Performance presentations held in Meany Hall begin at 3:30 p.m. and will feature Brittney Patterson, a junior majoring in economics. She has been studying Bachata, a music and dance style from the Dominican Republic, and plans to demonstrate how “dance can be used as a tool for social change.”

“This will help me gain experience in presenting my work to other people and help me to start thinking about how to translate my work in a way that it is easy for people to understand all the complexities of it,” states Patterson. “One day I hope to be able to discuss this type of work in further academia, so this really is the beginning steps for me.”
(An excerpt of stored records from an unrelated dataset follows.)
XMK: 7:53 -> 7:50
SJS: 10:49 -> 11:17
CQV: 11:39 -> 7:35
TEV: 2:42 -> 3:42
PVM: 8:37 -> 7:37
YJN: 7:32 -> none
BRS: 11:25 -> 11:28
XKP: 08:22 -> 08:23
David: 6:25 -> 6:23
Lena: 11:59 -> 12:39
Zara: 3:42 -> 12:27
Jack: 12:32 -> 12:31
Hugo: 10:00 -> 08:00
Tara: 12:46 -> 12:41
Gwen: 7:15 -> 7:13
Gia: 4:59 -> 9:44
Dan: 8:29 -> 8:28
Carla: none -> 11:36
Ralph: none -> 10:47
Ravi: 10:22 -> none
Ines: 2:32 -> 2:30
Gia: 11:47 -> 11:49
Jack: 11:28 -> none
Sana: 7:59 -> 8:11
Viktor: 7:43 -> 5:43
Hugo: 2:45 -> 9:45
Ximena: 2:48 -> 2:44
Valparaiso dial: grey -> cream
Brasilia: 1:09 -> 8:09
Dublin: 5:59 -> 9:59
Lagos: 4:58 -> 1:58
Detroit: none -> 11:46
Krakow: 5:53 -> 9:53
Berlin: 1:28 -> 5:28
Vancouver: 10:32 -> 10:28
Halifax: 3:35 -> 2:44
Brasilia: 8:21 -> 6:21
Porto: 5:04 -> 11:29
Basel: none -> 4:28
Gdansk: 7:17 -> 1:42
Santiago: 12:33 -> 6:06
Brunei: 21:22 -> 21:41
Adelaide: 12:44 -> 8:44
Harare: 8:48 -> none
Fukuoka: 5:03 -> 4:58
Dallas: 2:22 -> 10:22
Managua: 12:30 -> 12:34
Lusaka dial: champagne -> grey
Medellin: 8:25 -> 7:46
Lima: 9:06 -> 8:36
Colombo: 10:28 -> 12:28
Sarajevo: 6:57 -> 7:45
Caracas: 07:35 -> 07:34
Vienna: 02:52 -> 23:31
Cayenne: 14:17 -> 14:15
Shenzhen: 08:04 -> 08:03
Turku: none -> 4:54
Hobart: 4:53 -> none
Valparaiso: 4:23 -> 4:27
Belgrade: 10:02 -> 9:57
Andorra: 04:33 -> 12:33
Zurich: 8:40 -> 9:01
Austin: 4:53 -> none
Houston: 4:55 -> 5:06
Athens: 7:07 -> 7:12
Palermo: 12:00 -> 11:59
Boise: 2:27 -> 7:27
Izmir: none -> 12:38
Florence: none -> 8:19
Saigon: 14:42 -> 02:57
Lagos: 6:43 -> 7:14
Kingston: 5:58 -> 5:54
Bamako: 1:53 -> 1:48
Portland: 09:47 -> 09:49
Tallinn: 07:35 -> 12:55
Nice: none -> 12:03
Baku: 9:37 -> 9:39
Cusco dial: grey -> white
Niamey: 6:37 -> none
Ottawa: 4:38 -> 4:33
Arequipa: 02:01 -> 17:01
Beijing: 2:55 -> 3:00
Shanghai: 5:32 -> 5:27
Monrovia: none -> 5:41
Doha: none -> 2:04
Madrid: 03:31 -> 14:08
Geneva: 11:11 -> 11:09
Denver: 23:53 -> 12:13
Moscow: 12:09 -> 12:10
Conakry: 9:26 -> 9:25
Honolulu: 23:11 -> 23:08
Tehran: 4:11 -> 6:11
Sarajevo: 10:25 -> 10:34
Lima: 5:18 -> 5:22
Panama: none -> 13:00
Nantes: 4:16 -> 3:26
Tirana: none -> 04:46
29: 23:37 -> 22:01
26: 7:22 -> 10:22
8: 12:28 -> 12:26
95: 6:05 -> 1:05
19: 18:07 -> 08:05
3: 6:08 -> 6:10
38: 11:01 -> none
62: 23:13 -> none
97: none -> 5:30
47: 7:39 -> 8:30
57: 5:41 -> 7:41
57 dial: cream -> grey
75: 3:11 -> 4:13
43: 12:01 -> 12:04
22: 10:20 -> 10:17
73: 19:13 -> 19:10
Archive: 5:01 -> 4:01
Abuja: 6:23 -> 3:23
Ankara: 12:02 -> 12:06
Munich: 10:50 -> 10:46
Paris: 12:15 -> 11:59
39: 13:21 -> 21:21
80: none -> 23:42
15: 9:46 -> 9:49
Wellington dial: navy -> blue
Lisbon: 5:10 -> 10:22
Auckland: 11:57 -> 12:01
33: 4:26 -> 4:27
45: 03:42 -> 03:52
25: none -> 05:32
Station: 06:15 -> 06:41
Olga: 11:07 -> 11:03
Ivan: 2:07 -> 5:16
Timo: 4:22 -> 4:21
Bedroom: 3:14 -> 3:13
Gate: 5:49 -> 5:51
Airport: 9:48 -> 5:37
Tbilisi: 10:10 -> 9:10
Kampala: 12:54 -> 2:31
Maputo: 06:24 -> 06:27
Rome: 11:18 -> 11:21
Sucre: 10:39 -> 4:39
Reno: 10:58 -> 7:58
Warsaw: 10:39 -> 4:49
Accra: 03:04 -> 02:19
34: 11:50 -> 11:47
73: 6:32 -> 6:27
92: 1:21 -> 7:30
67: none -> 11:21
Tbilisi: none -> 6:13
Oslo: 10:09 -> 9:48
A few additional student projects include:

*Zachary Radmer, senior, environmental studies & biology*
Oral presentation topic: What human mediated fire regimes mean for aquatic macro-invertebrate assemblages and salmon diets in central Idaho
Mentors: Peter Kiffney, NOAA; Beth Sanderson, NOAA

Kathy Wei, senior bioengineering and computer science
Poster presentation topic: Anti–Cancer Nanopods: Rational Design of a Peptide-based Gene Delivery Vehicle Targeted to Hepatocarcinoma
Mentors: Suzie Pun, Bioe; Rob Burke, Bioe

Alyssa Sheih, senior, bioengineering
Poster presentation topic: Foreign Object Recognition Through Phagocytosis-Poster
Mentor: Hong Shen, ChemE

Yecelica Valdivia, senior, anthropology, women studies
A Radical Food Politics: Struggles for Food Sovereignty in the Puget Sound Foodshed
Mentor: Devon Pena, Anthro, AES; Theresa Mares

Timothy Thomas, senior, sociology
Oral presentation topic: Seattle’s Martin Luther King, Jr. Way: A 40 Year Reflection on a Dream
Mentor: Stew Tolnay, Soc

Event Details
WHAT: Twelfth Annual Research Symposium at the University of Washington
WHO: Nearly 700 of the sharpest young minds at UW presenting ground-breaking undergraduate research
WHEN: Friday, May 15, 2009, 12:00 p.m.-5:00 p.m.
WHERE: Mary Gates Hall Commons with performance presentations in Meany Hall, UW Seattle
SPONSORS: UAA’s Undergraduate Research Program and UW’s Alumni Association

About the Undergraduate Research Program
The Undergraduate Research Program facilitates research experiences for undergraduates with UW faculty members across departments and disciplines. Since 1997, it has produced the Undergraduate Research Symposium, during which hundreds of undergraduates present their research to the campus and community. It is among the largest symposia for undergraduates in the nation. The Undergraduate Research Program is housed within Undergraduate Academic Affairs’ Center for Experiential Learning.